Instruction for the listing below: copy exactly, and only, the lines from the one holding "Stýplařka Berková skončila pátá na" through its last line, omitting any picture.

_Data_:
>>

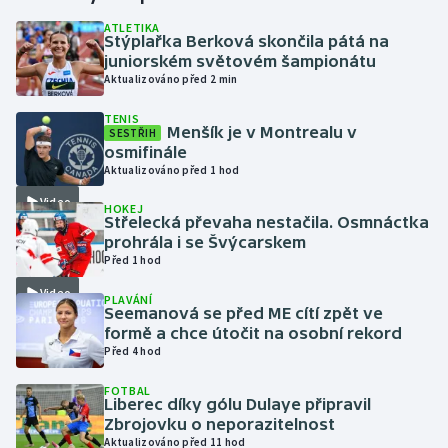
ATLETIKA
Stýplařka Berková skončila pátá na
Gymnastika
juniorském světovém šampionátu
Aktualizováno před 2 min
Házená
TENIS
Menšík je v Montrealu v
SESTŘIH
Jezdectví
osmifinále
Aktualizováno před 1 hod
Judo
Video
HOKEJ
Střelecká převaha nestačila. Osmnáctka
Krasobruslení
prohrála i se Švýcarskem
Před 1 hod
Lezení
Video
PLAVÁNÍ
Seemanová se před ME cítí zpět ve
Lyže a snowboard
formě a chce útočit na osobní rekord
Před 4 hod
Moderní pětiboj
FOTBAL
Liberec díky gólu Dulaye připravil
Zbrojovku o neporazitelnost
Motorsport
Aktualizováno před 11 hod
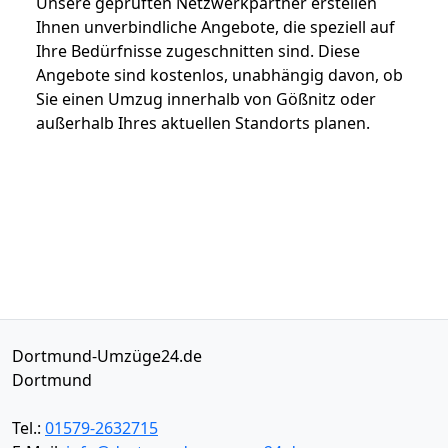
Unsere geprüften Netzwerkpartner erstellen
Ihnen unverbindliche Angebote, die speziell auf
Ihre Bedürfnisse zugeschnitten sind. Diese
Angebote sind kostenlos, unabhängig davon, ob
Sie einen Umzug innerhalb von Gößnitz oder
außerhalb Ihres aktuellen Standorts planen.
Dortmund-Umzüge24.de
Dortmund
Tel.:
01579-2632715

<<

_Solution_:
Stýplařka Berková skončila pátá na
Gymnastika
juniorském světovém šampionátu
Aktualizováno před 2 min
Házená
TENIS
Menšík je v Montrealu v
SESTŘIH
Jezdectví
osmifinále
Aktualizováno před 1 hod
Judo
Video
HOKEJ
Střelecká převaha nestačila. Osmnáctka
Krasobruslení
prohrála i se Švýcarskem
Před 1 hod
Lezení
Video
PLAVÁNÍ
Seemanová se před ME cítí zpět ve
Lyže a snowboard
formě a chce útočit na osobní rekord
Před 4 hod
Moderní pětiboj
FOTBAL
Liberec díky gólu Dulaye připravil
Zbrojovku o neporazitelnost
Motorsport
Aktualizováno před 11 hod
Unsere geprüften Netzwerkpartner erstellen
Ihnen unverbindliche Angebote, die speziell auf
Ihre Bedürfnisse zugeschnitten sind. Diese
Angebote sind kostenlos, unabhängig davon, ob
Sie einen Umzug innerhalb von Gößnitz oder
außerhalb Ihres aktuellen Standorts planen.
Dortmund-Umzüge24.de
Dortmund
Tel.:
01579-2632715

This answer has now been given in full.